__Your assignment__:
In the copy, leave out the pictures and repeat all records exactly.

__Records for this exercise__:
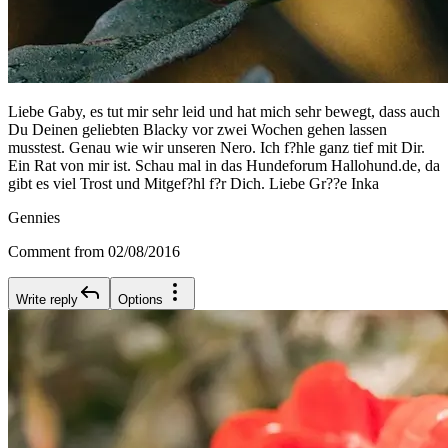
Liebe Gaby, es tut mir sehr leid und hat mich sehr bewegt, dass auch
Du Deinen geliebten Blacky vor zwei Wochen gehen lassen
musstest. Genau wie wir unseren Nero. Ich f?hle ganz tief mit Dir.
Ein Rat von mir ist. Schau mal in das Hundeforum Hallohund.de, da
gibt es viel Trost und Mitgef?hl f?r Dich. Liebe Gr??e Inka
Gennies
Comment from 02/08/2016
Write reply
Options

__Output for this exercise__:
Liebe Gaby, es tut mir sehr leid und hat mich sehr bewegt, dass auch
Du Deinen geliebten Blacky vor zwei Wochen gehen lassen
musstest. Genau wie wir unseren Nero. Ich f?hle ganz tief mit Dir.
Ein Rat von mir ist. Schau mal in das Hundeforum Hallohund.de, da
gibt es viel Trost und Mitgef?hl f?r Dich. Liebe Gr??e Inka
Gennies
Comment from 02/08/2016
Write reply
Options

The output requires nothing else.